Exercise directions | Your task is to transcribe all the entries exactly, excluding pictures.

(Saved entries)

------------------------------------------------------------

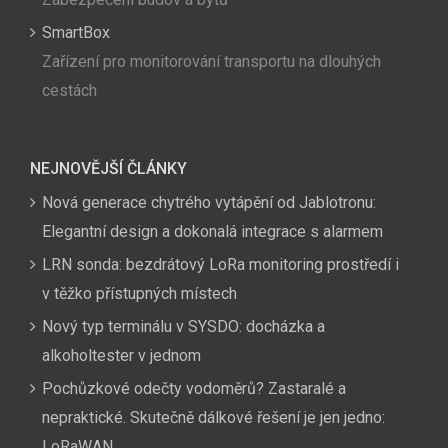
SmartBox
Zařízení pro monitorování transportu na dlouhých
cestách
NEJNOVĚJŠÍ ČLÁNKY
Nová generace chytrého vytápění od Jablotronu:
Elegantní design a dokonalá integrace s alarmem
LRN sonda: bezdrátový LoRa monitoring prostředí i
v těžko přístupných místech
Nový typ terminálu v SYSDO: docházka a
alkoholtester v jednom
Pochůzkové odečty vodoměrů? Zastaralé a
nepraktické. Skutečně dálkové řešení je jen jedno:
LoRaWAN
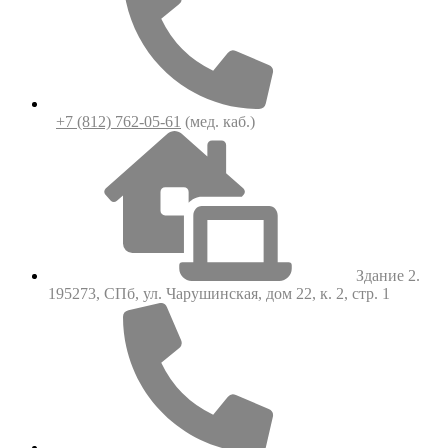
+7 (812) 762-05-61
(мед. каб.)
Здание 2.
195273, СПб, ул. Чарушинская, дом 22, к. 2, стр. 1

------------------------------------------------------------

Answer area |
SmartBox
Zařízení pro monitorování transportu na dlouhých
cestách
NEJNOVĚJŠÍ ČLÁNKY
Nová generace chytrého vytápění od Jablotronu:
Elegantní design a dokonalá integrace s alarmem
LRN sonda: bezdrátový LoRa monitoring prostředí i
v těžko přístupných místech
Nový typ terminálu v SYSDO: docházka a
alkoholtester v jednom
Pochůzkové odečty vodoměrů? Zastaralé a
nepraktické. Skutečně dálkové řešení je jen jedno:
LoRaWAN
+7 (812) 762-05-61
(мед. каб.)
Здание 2.
195273, СПб, ул. Чарушинская, дом 22, к. 2, стр. 1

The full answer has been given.